The exchange began with Colbert asking about Trump’s reaction when Comey informed the then-president-elect of the agency’s tip he’d purportedly cavorted with Russian working girls in the Ritz-Carlton’s presidential suite in 2013.
“He denied it in pretty strong terms, and asked me, I assumed rhetorically, if he looked like the kind of guy who needed the services of hookers,” Comey said.
At which point Colbert nodded his head vigorously to laughs.
“By the way,” the host offered, “I went to that room at the Ritz-Carlton in Moscow.” Colbert asked Comey if anyone from the FBI had done so, and when the ex-director said no, at least not while he was in charge, Colbert replied, “Ask me anything about the room.”
“Is it big enough for the germaphobe to be a safe distance from the activity?” Comey asked, referring to whether or not Trump could have been hit with urine as the women peed on the bed.
“The bedroom is very long,” said Colbert. “You could definitely be out of what we call at SeaWorld the splash zone.”
Then came Colbert’s big reveal.
“I met people who are very, very rich,” he said, apparently referencing his trip to Moscow. “And some people there knew, had knowledge of the party that this took place at.”
“Would you like to know anything about that?” he asked Comey.
“Not right now,” he said.
Colbert put his hand to his ear, as if he were on the phone. “Call me,” he mouthed.
Has Comey called? Did someone from the FBI follow up?
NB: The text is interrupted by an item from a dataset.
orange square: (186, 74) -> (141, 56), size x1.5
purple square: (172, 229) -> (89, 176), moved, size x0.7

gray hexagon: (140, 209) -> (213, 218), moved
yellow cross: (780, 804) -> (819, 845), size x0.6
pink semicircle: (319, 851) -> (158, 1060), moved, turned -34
Did Colbert, who rented the same Ritz-Carlton room, 1101, actually speak with sources there who potentially could verify the Steele dossier on this matter?
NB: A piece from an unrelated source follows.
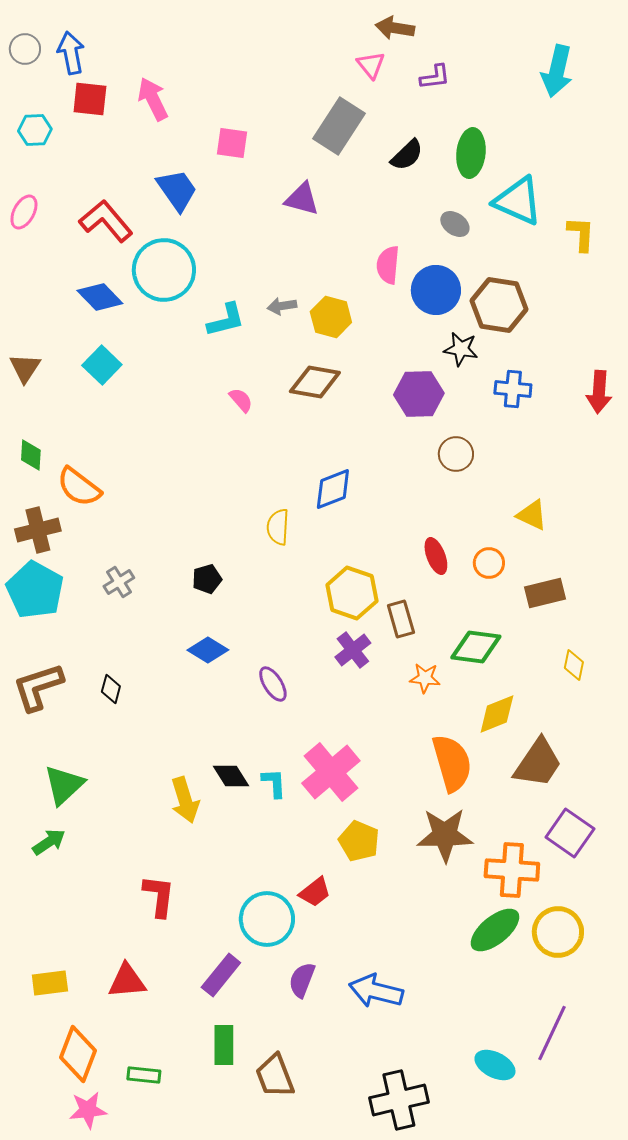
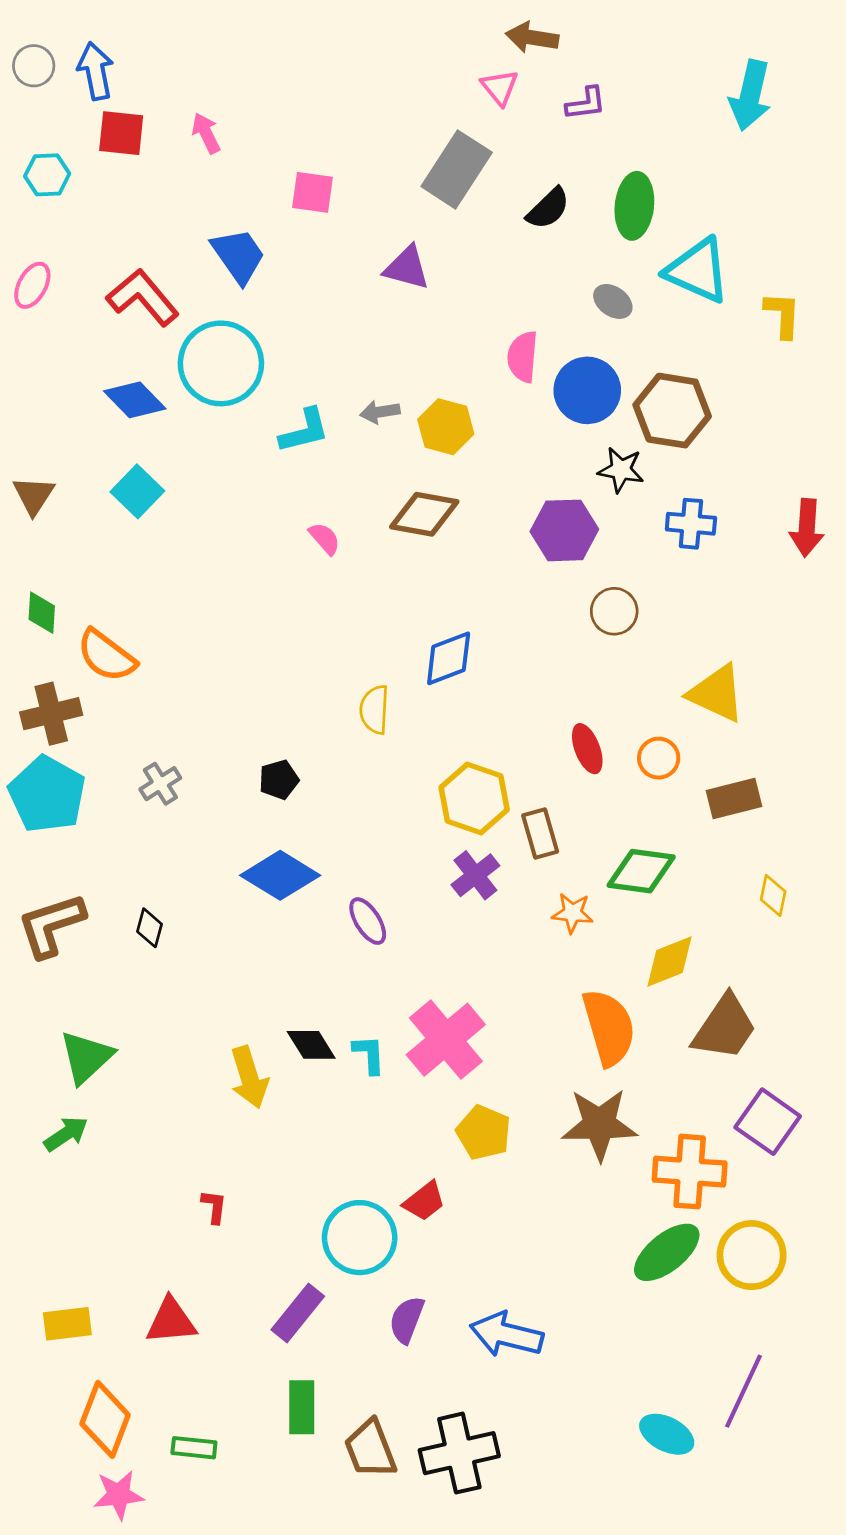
pink arrow: (153, 99) -> (206, 133), size x0.7
yellow triangle: (532, 515) -> (717, 693), size x1.4
blue diamond: (208, 650) -> (280, 875), size x1.4
red L-shape: (159, 896) -> (214, 1207), size x0.6
black cross: (399, 1100) -> (459, 1453), moved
One more reason for fascination over the tape is a new set of details that came out yesterday: 15 pages of notes on meetings between Comey and Trump released by the Department of Justice.
They include memos related to briefings Comey gave on “the golden showers thing,” in which he told Trump that Russians allegedly had a videotape of the president with prostitutes who urinated on each other.
“There were no prostitutes,” Trump replied, according to Comey’s memos. “There were never prostitutes.” The president called the allegation “a complete fabrication and fake news,” adding he claimed to not have stayed at the Ritz-Carlton on the night in question.
“The President said, ‘The whole hooker thing is nonsense,’ but that Putin had told him, ‘We have some of the most beautiful hookers in the world,'” according to Comey’s memos.
They note that Trump vehemently denied having assaulted or harassed any women or that he mocked a handicapped reporter.
There’s been mounting speculation about the tape since March 21, when ex-CIA director John Brennan expressed concerns on the “Morning Joe” show over Trump’s “fawning” attitude toward Vladimir Putin, hinting that the Russians might have compromising material on the president that they could use against him.
“Do you believe he’s somehow in debt to the president of Russia?” he was asked.
“I think he’s afraid of the president of Russia,” Brennan replied. “I think one can speculate as to why the Russians might have something on him personally that they could always roll out and make his life more difficult.”
While there’s no proof of the tape, one way or the other, we know details about the four sources who supplied information about it to Steele, thanks to Jane Mayer’s outstanding piece of investigative reporting published in the New Yorker on March 12:
“A former top-level Russian intelligence officer still active inside the Kremlin,” a “member of the staff at the hotel,” a “female staffer at the hotel when Trump had stayed there,” and “a close associate of Trump who had organized and managed his recent trips to Moscow.”
She got that from reports filed by Steele, who did not name these sources in the raw intel he gathered and passed along to the client he was working for, Fusion GPS, because he was unable to confirm or disprove their accounts.
As Mayer notes, none of Steele’s four sources witnessed this event first-hand, and no one has been able to track down any prostitutes allegedly involved in it or find any tape.
The former MI6 sleuth himself reportedly puts the chances of the hooker-video allegation being true at 50-50, an assessment backed by Michael Isikoff and David Corn, authors of “Russian Roulette: The Inside Story of Putin’s War on America and the Election of Donald Trump.”
They point to Trump’s failed efforts to build a tower in Moscow as the more likely reason for the president’s soft stance toward Putin.
Still, even just a halfway chance that there’s compromising Russian videotape involving Trump and prostitutes means speculation about it isn’t likely to end anytime soon.